Transcribed page contents
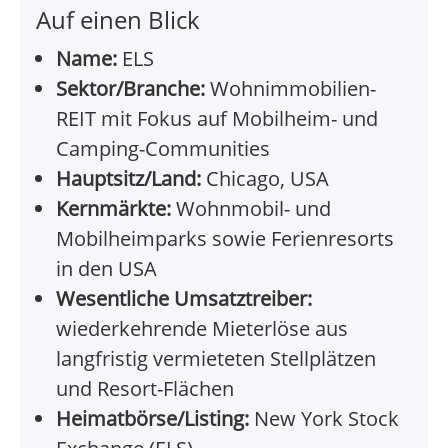
Auf einen Blick
Name:
ELS
Sektor/Branche:
Wohnimmobilien-
REIT mit Fokus auf Mobilheim- und
Camping-Communities
Hauptsitz/Land:
Chicago, USA
Kernmärkte:
Wohnmobil- und
Mobilheimparks sowie Ferienresorts
in den USA
Wesentliche Umsatztreiber:
wiederkehrende Mieterlöse aus
langfristig vermieteten Stellplätzen
und Resort-Flächen
Heimatbörse/Listing:
New York Stock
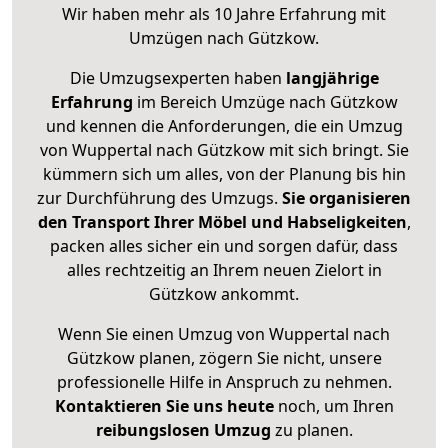
Wir haben mehr als 10 Jahre Erfahrung mit
Umzügen nach
Gützkow
.
Die Umzugsexperten haben
langjährige
Erfahrung
im Bereich Umzüge nach Gützkow
und kennen die Anforderungen, die ein Umzug
von Wuppertal nach Gützkow mit sich bringt. Sie
kümmern sich um alles, von der Planung bis hin
zur Durchführung des Umzugs.
Sie organisieren
den Transport Ihrer Möbel und Habseligkeiten
,
packen alles sicher ein und sorgen dafür, dass
alles rechtzeitig an Ihrem neuen Zielort in
Gützkow ankommt.
Wenn Sie einen Umzug von Wuppertal nach
Gützkow planen, zögern Sie nicht, unsere
professionelle Hilfe in Anspruch zu nehmen.
Kontaktieren Sie uns heute
noch, um Ihren
reibungslosen Umzug
zu planen.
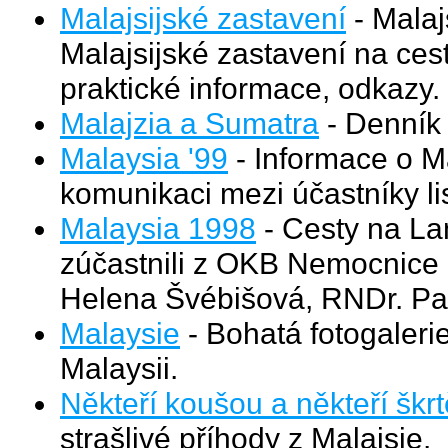
Malajsijské zastavení
- Malaj
Malajsijské zastavení na cest
praktické informace, odkazy.
Malajzia a Sumatra
- Denník z
Malaysia '99
- Informace o Ma
komunikaci mezi účastníky l
Malaysia 1998
- Cesty na La
zúčastnili z OKB Nemocnice 
Helena Švébišová, RNDr. Pa
Malaysie
- Bohatá fotogalerie
Malaysii.
Někteří koušou a někteří škrt
strašlivé příhody z Malajsie.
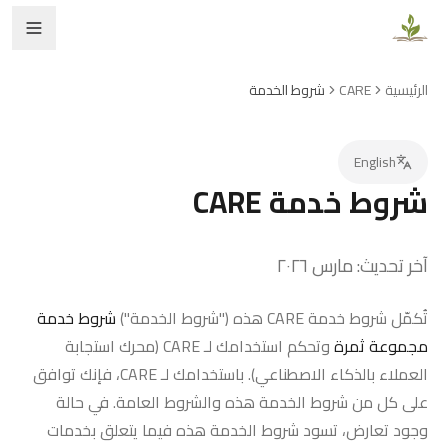
الرئيسية
CARE
شروط الخدمة
English
شروط خدمة CARE
آخر تحديث: مارس ٢٠٢٦
تُكمّل شروط خدمة CARE هذه ("شروط الخدمة")
شروط خدمة
مجموعة ثمرة
وتحكم استخدامك لـ CARE (محرك استجابة
العملاء بالذكاء الاصطناعي). باستخدامك لـ CARE، فإنك توافق
على كل من شروط الخدمة هذه والشروط العامة. في حالة
وجود تعارض، تسود شروط الخدمة هذه فيما يتعلق بخدمات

Assigned task
Leave the pictures aside and output each entry exactly as it stands.

Answer box
Auf einen Blick
Name:
ELS
Sektor/Branche:
Wohnimmobilien-
REIT mit Fokus auf Mobilheim- und
Camping-Communities
Hauptsitz/Land:
Chicago, USA
Kernmärkte:
Wohnmobil- und
Mobilheimparks sowie Ferienresorts
in den USA
Wesentliche Umsatztreiber:
wiederkehrende Mieterlöse aus
langfristig vermieteten Stellplätzen
und Resort-Flächen
Heimatbörse/Listing:
New York Stock
Wir haben mehr als 10 Jahre Erfahrung mit
Umzügen nach
Gützkow
.
Die Umzugsexperten haben
langjährige
Erfahrung
im Bereich Umzüge nach Gützkow
und kennen die Anforderungen, die ein Umzug
von Wuppertal nach Gützkow mit sich bringt. Sie
kümmern sich um alles, von der Planung bis hin
zur Durchführung des Umzugs.
Sie organisieren
den Transport Ihrer Möbel und Habseligkeiten
,
packen alles sicher ein und sorgen dafür, dass
alles rechtzeitig an Ihrem neuen Zielort in
Gützkow ankommt.
Wenn Sie einen Umzug von Wuppertal nach
Gützkow planen, zögern Sie nicht, unsere
professionelle Hilfe in Anspruch zu nehmen.
Kontaktieren Sie uns heute
noch, um Ihren
reibungslosen Umzug
zu planen.
Malajsijské zastavení
- Malaj
Malajsijské zastavení na cest
praktické informace, odkazy.
Malajzia a Sumatra
- Denník z
Malaysia '99
- Informace o Ma
komunikaci mezi účastníky l
Malaysia 1998
- Cesty na La
zúčastnili z OKB Nemocnice 
Helena Švébišová, RNDr. Pa
Malaysie
- Bohatá fotogalerie
Malaysii.
Někteří koušou a někteří škrt
strašlivé příhody z Malajsie.
الرئيسية
CARE
شروط الخدمة
English
شروط خدمة CARE
آخر تحديث: مارس ٢٠٢٦
تُكمّل شروط خدمة CARE هذه ("شروط الخدمة")
شروط خدمة
مجموعة ثمرة
وتحكم استخدامك لـ CARE (محرك استجابة
العملاء بالذكاء الاصطناعي). باستخدامك لـ CARE، فإنك توافق
على كل من شروط الخدمة هذه والشروط العامة. في حالة
وجود تعارض، تسود شروط الخدمة هذه فيما يتعلق بخدمات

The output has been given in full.